One somewhat unexpected scheduling challenge has been the increase in urgent referrals, as Emory Eye Center is one of the only clinics in the area still seeing urgent patients and performing ocular surgeries. Added to that, a significant number of patients present to the emergency room for ocular complaints, or at least they did before the coronavirus hit, Dr. Mileski says. Those numbers have dropped considerably, and she suspects those patients are now calling the clinic directly in an effort to avoid the hospital.
Telehealth Pros and Cons
While the move to telehealth has been touted as the go-to intervention during the pandemic, Dr. Mileski says it’s a complicated decision. Patients must first have an ocular complaint that is likely easy to identify with a good patient history and external exam, such as a hordeolum or subconjunctival hemorrhage. It’s also working well for some follow ups, she says.
However, “if they need a pupil check, dilation or a refraction, we have to bring them into the clinic if it’s for an urgent complaint or rescheduled if it’s routine,” she explains.

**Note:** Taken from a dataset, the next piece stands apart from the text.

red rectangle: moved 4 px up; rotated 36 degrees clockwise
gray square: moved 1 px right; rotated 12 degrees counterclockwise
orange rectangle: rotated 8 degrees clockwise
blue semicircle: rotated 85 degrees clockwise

Added to that, the patients have to be tech savvy enough to use their computer or smartphone for the telemedicine visit—something many older patient struggle with. During the crisis, they are using Zoom, but even that takes some technological know-how that some patients simply aren’t comfortable with. For patients who can’t do a virtual visit, clinicians must do their best to handle the concern over the phone or reschedule them a month or two down the road, reserving in-person appointments for those most in need.
COVID-19 Encounters
Limiting viral spread means careful patient screening in the clinic. Staff ask about COVID symptoms when scheduling every appointment and during check-in. Patients who mention suspicious symptoms are asked to not come directly into the eye clinic.

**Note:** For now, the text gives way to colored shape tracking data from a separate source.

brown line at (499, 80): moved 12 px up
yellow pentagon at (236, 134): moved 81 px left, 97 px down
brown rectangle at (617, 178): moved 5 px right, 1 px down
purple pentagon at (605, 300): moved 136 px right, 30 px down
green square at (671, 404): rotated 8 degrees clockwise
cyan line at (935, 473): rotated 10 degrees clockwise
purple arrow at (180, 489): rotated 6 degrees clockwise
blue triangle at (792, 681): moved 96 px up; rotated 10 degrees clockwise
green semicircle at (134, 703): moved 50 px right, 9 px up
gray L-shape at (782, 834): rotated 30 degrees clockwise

“The goal is to examine them in the hospital or the designated COVID clinics they have now set up,” according to Dr. Mileski. “Luckily, the hospital’s new COVID-positive clinic now has a teleretinal camera, so it gives us some information that has been helpful.” The clinicians can also see the patient in person at the COVID-positive clinic and perform a full exam there to prevent exposure in the eye clinic itself.
As for hospital consults, they noticed early in the pandemic that only about 1% of COVID-positive patients develop viral conjunctivitis—and they don’t necessarily need an eye care consult for that. “However, just because you are COVID-positive doesn’t mean you can’t have other ocular issues at the same time that do need to be seen,” she emphasized.

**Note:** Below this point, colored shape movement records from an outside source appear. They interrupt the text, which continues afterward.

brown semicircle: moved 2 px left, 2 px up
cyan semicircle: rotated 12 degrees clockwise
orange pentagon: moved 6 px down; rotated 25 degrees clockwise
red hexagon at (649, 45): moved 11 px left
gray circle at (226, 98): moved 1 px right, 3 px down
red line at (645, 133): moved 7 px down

Dr. Mileski saw her first COVID-positive inpatient for new onset floaters. “I started by triaging her over the phone to get her history so when I got to her room I could get straight to the eye exam,” she notes. “You also want to limit everything you need to take in with you, so we printed an eye chart and set it at the appropriate distance so when we were done we could just throw it away.” The same goes for the eye drops, she adds. All of the necessary equipment she needed had to be thoroughly cleaned after the exam.
Make the Most of A Bad Situation
None of this is ideal, but everyone is coming together to make the best of what they have. Most of all, Dr. Mileski is pleasantly surprised by the patient response.
“You never know how people will react to the situation, whether they will be upset about their appointment getting canceled, and it’s been a very positive experience, especially when it’s the provider themselves calling to cancel or reschedule the appointments,” she says. “This is unprecedented; we have never had to deal with anything like this before.”